Comment sauver les "endlings", derniers représentants de leur espèce ?
La culture populaire ne manque pas d’histoires comptant les aventures de derniers rescapés d’une espèce. Mais notre fascination suffira-t-elle à faire bouger les choses en matière de conservation ?
Georges le solitaire, tortue centenaire des îles Galápagos, doit notamment son surnom au fait qu’il était un endling, c’est-à-dire le dernier représentant de son espèce. Son statut lui a valu une célébrité internationale, mais cela n’a pas suffi à sauver de l’extinction la sous-espèce dont il faisait partie.
« Endling ». Voilà un mot qui respire le mystère et l’enchantement et qui semble tout droit sorti d’un conte de fée tout juste redécouvert. Mais il n’en est rien. Ce terme a en fait été inventé en 1996 par des médecins d’un centre de convalescence pour qualifier la dernière personne d’une lignée familiale ou le dernier survivant d’une espèce.

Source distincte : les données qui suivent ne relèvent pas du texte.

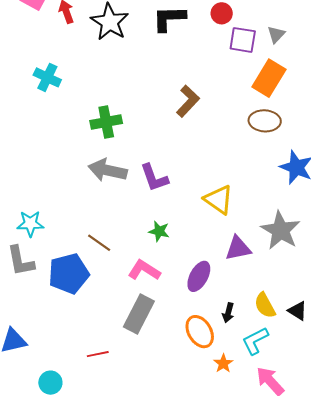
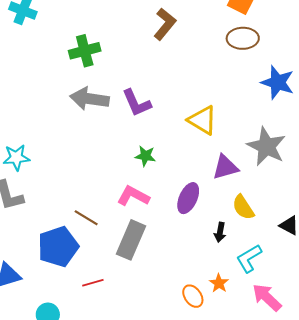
brown line: (99, 243) -> (86, 218), moved
blue pentagon: (69, 274) -> (58, 247), moved
yellow semicircle: (265, 305) -> (243, 207), moved
orange ellipse: (200, 332) -> (193, 296), moved, size x0.7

Depuis, on s’en sert principalement pour nommer les derniers membres connus d’espèces animales poussées au bord de l’extinction par l’activité humaine, comme la dernière tourte voyageuse (Ectopistes migratorius), Martha, morte en 1914, ou le dernier rhinocéros blanc (Ceratotherium simum), un mâle nommé Sudan, mort en 2018. Les endlings portent le poids de l’extinction sur leurs seules épaules, qu’ils en soient conscients ou non.
« C’est l’un des mots les plus tristes que j’aie jamais entendus », fait observer J.J. Johnson, écrivain, réalisateur et producteur qui a exploré cette idée dans sa série télévisée Endlings (Les Derniers Rescapés, en français), qui suit un groupe d’enfants et leurs amis extraterrestres en mission pour sauver des animaux qui sont les derniers représentants de leur espèce. « Quand vous êtes confronté à quelque chose d’aussi définitif, cela pousse aussi à agir pour d’autres espèces qui sont encore là. »

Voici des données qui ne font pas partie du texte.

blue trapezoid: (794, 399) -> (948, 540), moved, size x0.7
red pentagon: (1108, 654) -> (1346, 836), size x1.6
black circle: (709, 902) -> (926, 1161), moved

À en juger par la multitude d’œuvres créatives qui leur sont dédiées, il est clair que les endlings nous captivent. Dans Doctor Who, franchise qui a toutes les faveurs du public, le docteur est le dernier représentant de son espèce extraterrestre. La Dernière Licorne, film d’animation de 1982, suit le personnage éponyme dans sa quête pour découvrir pourquoi ses semblables ont disparu. L’idée du « dernier humain sur Terre » est omniprésente à la télévision et au cinéma, de la série d’animation Adventure Time aux films post-apocalyptiques angoissants comme Je suis une légende.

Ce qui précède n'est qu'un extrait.